Hi Miles,

On Thu, Feb 01, 2024 at 05:09:20PM +1100, Miles Hampson wrote:
> Hi,
> 
> We recently hit an issue where we observed the
> haproxy_frontend_current_sessions reported by the prometheus endpoint
> plateau at 4095 and some requests start dropping. Increasing the global and
> listen maxconn from 4096 to something larger (as well as making the kernel
> TCP queues on our Ubuntu 22.04 OS slighty larger) fixed the issue.
> 
> The cause seems to have been a switch from http to https traffic due to a
> client side config change, rather than an increase in the number of
> requests, so I started looking at CPU usage to see if the SSL load was too
> much for our server CPUs. However on one of the modern 24 core machines
> running HAProxy I noticed top was only reporting around 100% CPU usage,
> with both the user and system CPU distributed pretty evenly across all the
> cores (4-8% user per core, 0.5-2% system). The idle percentage was in the
> high nineties, both as reported by top and by the haproxy socket Idle_pct.
> This was just a quick gathering of info and may not be representative,
> since our prometheus node exporter only shows overall CPU (which was a low
> 5% of the total on all cores throughout). This is for a bare metal server
> which is just running a HAProxy processing around 200 SSL req/sec, and not
> doing much else.

So that would give roughly 4000 SSL req/sec max over all cores, or only
166 per core, that sounds quite low!

> I started wondering if our global settings:
> 
>   master-worker
>   nbthread 24
>   cpu-map auto:1/1-24 0-23
>   tune.ssl.cachesize 100000
> 
> were appropriate or if they had caused some inefficiency in using our
> machine's cores, which then caused this backlog. Or whether what I am
> observing is completely normal, given that we are now spending more time on
> SSL decoding so can expect more queuing (our backend servers are very fast
> and so we run them with a small maxconn, but they don't care if the request
> is SSL or not so the overall request time should be the same other than SSL
> processing time). We are running either the latest OpenSSL 1.1.1 or
> WolfSSL, all compiled sensibly (AES-NI etc).

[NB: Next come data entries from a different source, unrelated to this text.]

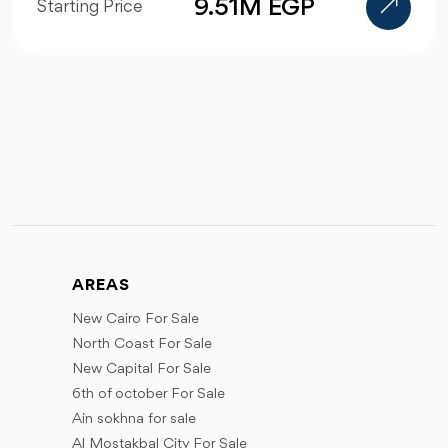
9.51M EGP
Starting Price
AREAS
New Cairo For Sale
North Coast For Sale
New Capital For Sale
6th of october For Sale
Ain sokhna for sale
Al Mostakbal City For Sale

Normally on a modern x86 CPU core, you should expect roughly 500 RSA2048/s
per core and per GHz (or keep in mind 1000/s for an average 2GHz core).
RSA4096 however, it much slower, usually 7 times or so. Example here on
a core i9-9900K at 5GHz:

  $ openssl speed rsa2048
                    sign    verify    sign/s verify/s
  rsa 2048 bits 0.000404s 0.000012s   2476.7  83266.3
  rsa 4096 bits 0.002726s 0.000042s    366.8  23632.8

On ARM however it will vary with the cores but up to the Neoverse-N1
(e.g. Graviton2), it was not fantastic, to say the least, around 100/s
per GHz for RSA2048 and 14/s/GHz for RSA4096. Neoverse-V1 as in Graviton3
is way better though, about 2/3 of x86.

> I turned to https://docs.haproxy.org/2.9/management.html#7 which had some
> very interesting advice about pinning haproxy to one CPU core and the
> interrupts to another one, but it also mentioned nbproc and the bind
> process option for better SSL traffic processing. Given that seems to be a
> bit out of date, I thought I might ask my question here instead.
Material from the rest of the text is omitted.